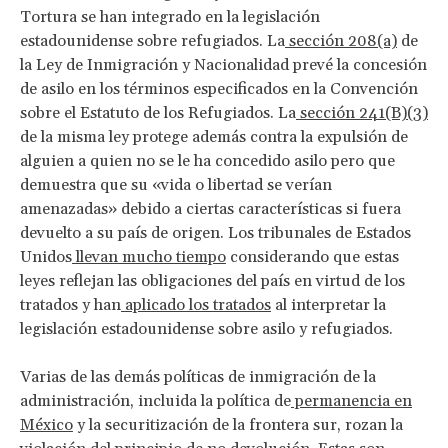
Tortura se han integrado en la legislación
estadounidense sobre refugiados. La
sección 208(a)
de
la Ley de Inmigración y Nacionalidad prevé la concesión
de asilo en los términos especificados en la Convención
sobre el Estatuto de los Refugiados. La
sección 241(B)(3)
de la misma ley protege además contra la expulsión de
alguien a quien no se le ha concedido asilo pero que
demuestra que su «vida o libertad se verían
amenazadas» debido a ciertas características si fuera
devuelto a su país de origen. Los tribunales de Estados
Unidos
llevan mucho tiempo
considerando que estas
leyes reflejan las obligaciones del país en virtud de los
tratados y han
aplicado los tratados
al interpretar la
legislación estadounidense sobre asilo y refugiados.
Varias de las demás políticas de inmigración de la
administración, incluida la política de
permanencia en
México
y la securitización de la frontera sur, rozan la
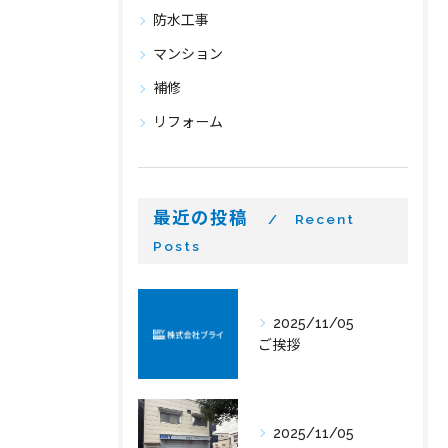
防水工事
マンション
補修
リフォーム
最近の投稿
Recent
Posts
2025/11/05
ご挨拶
2025/11/05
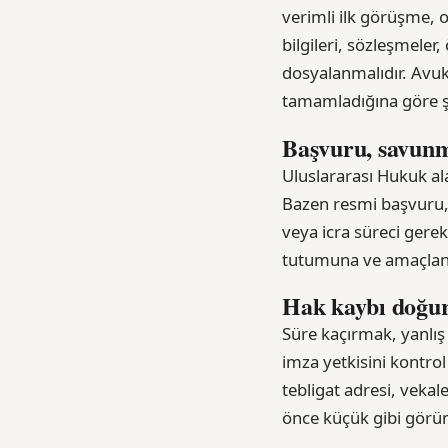
verimli ilk görüşme, ol
bilgileri, sözleşmeler
dosyalanmalıdır. Avuka
tamamladığına göre şe
Başvuru, savunm
Uluslararası Hukuk a
Bazen resmi başvuru,
veya icra süreci gere
tutumuna ve amaçlana
Hak kaybı doğur
Süre kaçırmak, yanlı
imza yetkisini kontro
tebligat adresi, veka
önce küçük gibi görüne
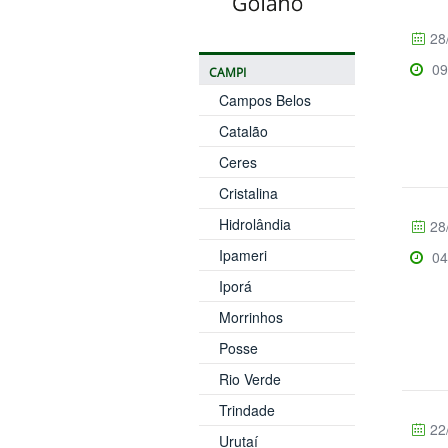
28
09
CAMPI
Campos Belos
Catalão
Ceres
Cristalina
Hidrolândia
28
Ipameri
04
Iporá
Morrinhos
Posse
Rio Verde
Trindade
22
Urutaí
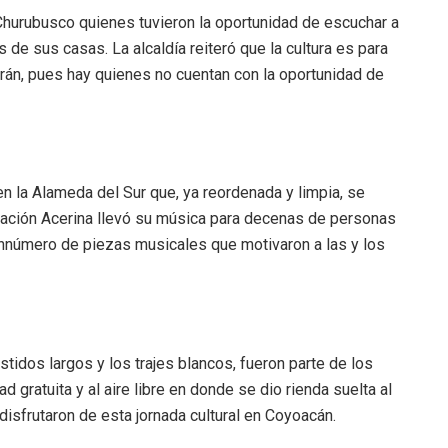
Churubusco quienes tuvieron la oportunidad de escuchar a
 de sus casas. La alcaldía reiteró que la cultura es para
arán, pues hay quienes no cuentan con la oportunidad de
en la Alameda del Sur que, ya reordenada y limpia, se
upación Acerina llevó su música para decenas de personas
innúmero de piezas musicales que motivaron a las y los
stidos largos y los trajes blancos, fueron parte de los
d gratuita y al aire libre en donde se dio rienda suelta al
disfrutaron de esta jornada cultural en Coyoacán.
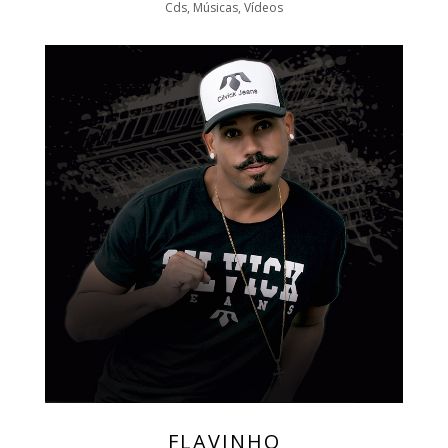
Cds, Músicas, Vídeos
FLAVINHO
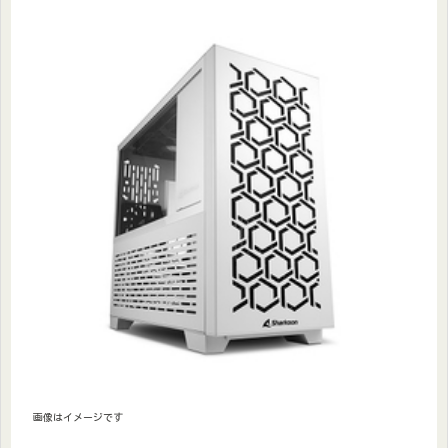
画像はイメージです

========================

• What you have to do:
Write out again, exactly, only the lines from the beginning of the material above to the line that holds "demuestra que su", both ends included, and no pictures.

• Response to this task:
Tortura se han integrado en la legislación
estadounidense sobre refugiados. La
sección 208(a)
de
la Ley de Inmigración y Nacionalidad prevé la concesión
de asilo en los términos especificados en la Convención
sobre el Estatuto de los Refugiados. La
sección 241(B)(3)
de la misma ley protege además contra la expulsión de
alguien a quien no se le ha concedido asilo pero que
demuestra que su «vida o libertad se verían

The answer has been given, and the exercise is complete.